Fifth, the multi-layer internal division (between Hamas and Fatah,
within Fatah itself, the presidency and Hamas, which dominates the
Palestinian legislative Council (PLC), the governments of Ramallah
and Gaza) is paralyzing Palestinian central decision-making. "Neither
the peace process, nor the (upcoming) sixth Fatah conference can succeed
without national reconciliation," senior Fatah leader and former
national security adviser, Jibril al-Rjoub, told Al-Arabiyya satellite
television on February 17. However, national reconciliation remains
hostage to US-Israeli veto and anti-Hamas preconditions.
Sixth, the crossroads is not only visible because the US sponsor of
the peace process is already preoccupied with the electoral campaign
that will bring about a new administration next January, but it is
more visible by the internal Palestinian division.

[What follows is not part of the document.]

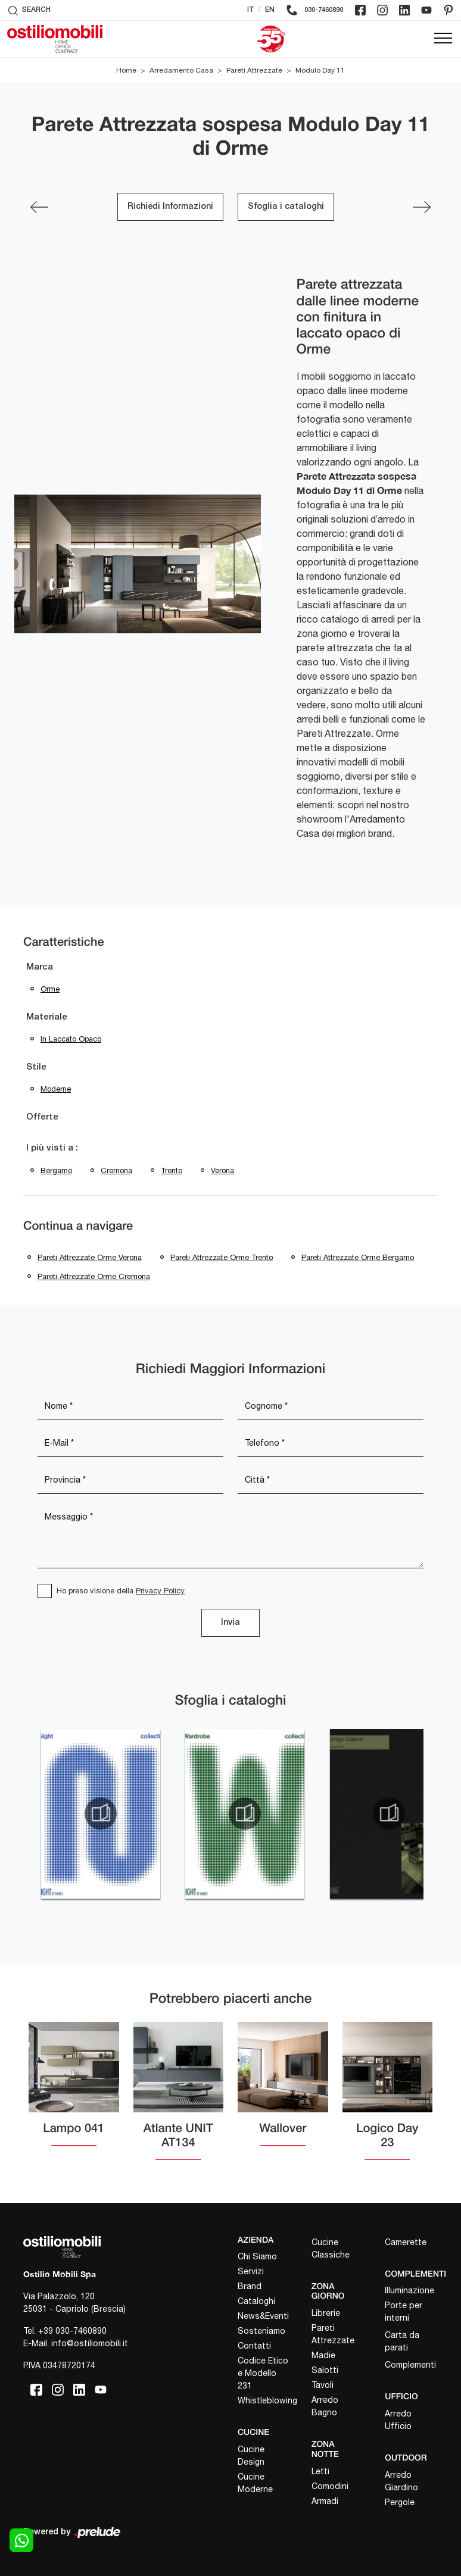 The height and width of the screenshot is (2576, 461). What do you see at coordinates (50, 988) in the screenshot?
I see `Orme` at bounding box center [50, 988].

National institutional terms of reference have almost been obsolete
for years now. The last Fatah conference was held in 1989. The PLO
has been practically overtaken and marginalized by the Palestinian
Authority (PA) and its marginalization doomed its leading role among
the Palestinian Diaspora and refugees in exile, leaving a vacuum that
was filled by Hamas and the Islamic Jihad.
Moreover the PA institutional references are either in no better legitimacy
or their legitimacy will expire by the end of the 2008. President
Abbas' term expires next January; the PLC, whose term will expire
in January 2009, is paralyzed by Israeli detention of more than fifty
of its lawmakers. Palestinian Central Election Commission is already
bracing for local elections be the year end.
Convening the Fatah sixth conference, reviving the PLO back to its
leading role, inclusion by the PLO of Hamas, Islamic Jihad and other
emerging non-PLO political parties, are overdue prerequisites for
a "legitimate" national unity, while renewal of the PA institutional
references is already on the agenda.
If the national institutional references are not revived for whatever
reason, be it the US-Israeli veto or other, and the renewal of the
PA institutions is adversely affected by the national division and
not properly done according to the Basic Law, the ensuing inaction
would not only exacerbate the divide but it would render the Palestinian
people leaderless, deprive Israel of a credible Palestinian peace
partner and rule out peace and any credible peace process for a long
time to come; in the end this could be the real undeclared US-Israeli
strategy!
Nicola
Nasser is a veteran Arab Journalist based in Bir Zeit of
the Israeli-occupied Palestinian West Bank.